Um dos maiores ofícios do jornalismo e do fotojornalismo sério e comprometido é denunciar, gerar notícia e colocar holofotes em algo que está errado, comprometendo uma série de questões éticas, morais, sociais e humanitárias.
Há grandes momentos da história recente em que o jornalismo/fotojornalismo, por mais sistemático ou até sensacionalista que possa parecer, usou de sua importância para indicar denúncias e abusos. Exemplos não faltam como a emblemática e poderosa imagem capturada por Nick Ut de Kim Phuc Phan Thi, garota com nove anos, andando nua e desesperada pelas queimaduras provocadas por uma bomba de napalm, na Guerra do Vietnã, em 1972. Ou de “Tomoko In Her Bath” (1971), imagem de W. Eugene Smith no desastre de Minamata. Eis aqui a nossa história.
O longa de Andrew Levitas (“A Última Canção”) narra esse período desastroso ao povo de Minamata, cidade japonesa localizada na província de Kumamoto. Centenas de milhares de pessoas morreram ou ficaram com sequelas graves por conta do envenenamento de mercúrio causado por uma empresa de produtos químicos. “Gene” Smith (Johhny Depp), ex–combatente de guerra e famoso fotojornalista da revista Life, é convocado por Aileen (Minami Hinase), uma das habitantes da região para registrar esse terror. Isso, claro, irá gerar conflitos entre os poderosos locais e os próprios militantes, em um primeiro momento.
DIVERSOS CAMINHOS NÃO APROVEITADOS
“Minamata”, enquanto denuncia, é eficaz em trazer à tona essa história e não deixar que ela seja esquecida, assim como muitos outros desastres causados pela ganância do homem: nos créditos finais há ainda fotos de muitos e muitos conflitos e protestos contra esses desastres, entre eles, o de Brumadinho, em Minas Gerais, em 2019.
Por outro lado, entretanto, o filme não se sustenta por não saber para onde ir. Levitas não consegue construir uma narrativa em que haja uma comunhão entre as partes; sempre há uma “quebra”, ainda que o contexto geral esteja em todo o filme – ora resvala na vida pessoal e no alcoolismo de Gene, ora foca na militância dos habitantes liderada com afinco por Mitsuo Yamazaki (Hiroyuki Sanada) e, depois, mira no focar no desenrolar da história da tragédia e dos conflitos ocasionados por ela.

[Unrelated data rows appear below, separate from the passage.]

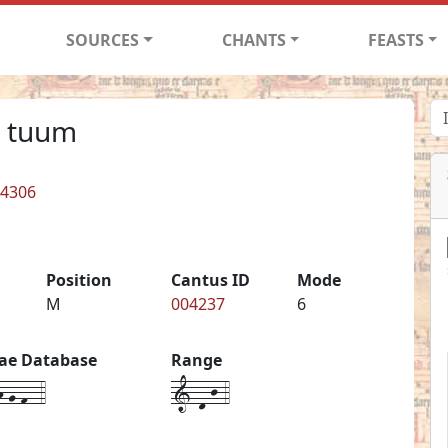
SOURCES
CHANTS
FEASTS
n tuum
 4306
Position
Cantus ID
Mode
M
004237
6
iae Database
Range
-g-f--4
1-d-j-4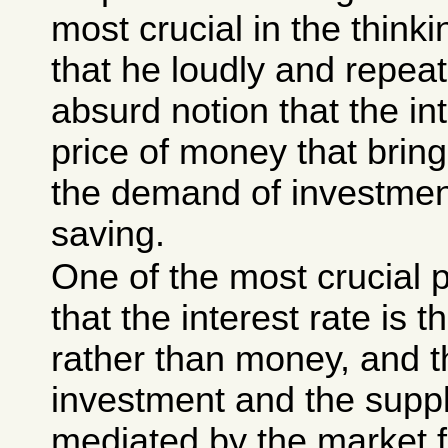
most crucial in the think
that he loudly and repea
absurd notion that the int
price of money that brin
the demand of investmen
saving.
One of the most crucial 
that the interest rate is t
rather than money, and t
investment and the suppl
mediated by the market for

A produção busca ser um filme político, mas acaba sendo mais um filme de denúncia. E não há problema algum em seguir este caminho, mas os artifícios são tão batidos e vistos dezenas de vezes em outros tantos filmes similares que dificilmente empolgam. Há uma necessidade urgente – aí é uma cutucada na indústria como um todo – em renovar a sua visão em filmes do tipo, especialmente quando coloca como o herói o homem branco e americano. Infelizmente, o white saviour nunca sai de moda em Hollywood.
E você deve pensar, mas o filme é baseado em fatos reais. De fato! Mas por que não contar sob a perspectiva dos japoneses?
JOHNNY DEPP EM RARO BOM PAPEL
“Minamata” passou despercebido do público por conta de seu protagonista, Johnny Depp, por todos os problemas que são de domínio público. Todavia, o ator se despe da sua própria caricatura e nos entrega uma desempenho seguro e interessante.
As grandes empresas visam o lucro, vivemos num mundo capitalista, afinal. Na teoria, a justiça e democracia deveriam estar ao lado daqueles negligenciados, ceifados, assassinados e com vidas perdidas por conta do desespero exacerbado dos empresários em lucrar, passando por cima de vidas, histórias e rompendo com narrativas e sonhos.
Enquanto não houver leis eficazes e comprometidas tanto ao meio ambiente, quanto ao seu povo, desastres causados pelo homem como em Minamata, Brumadinho e tantos outros na história, serão cada vez mais constantes e vidas serão perdidas. Fica a reflexão, pelo menos.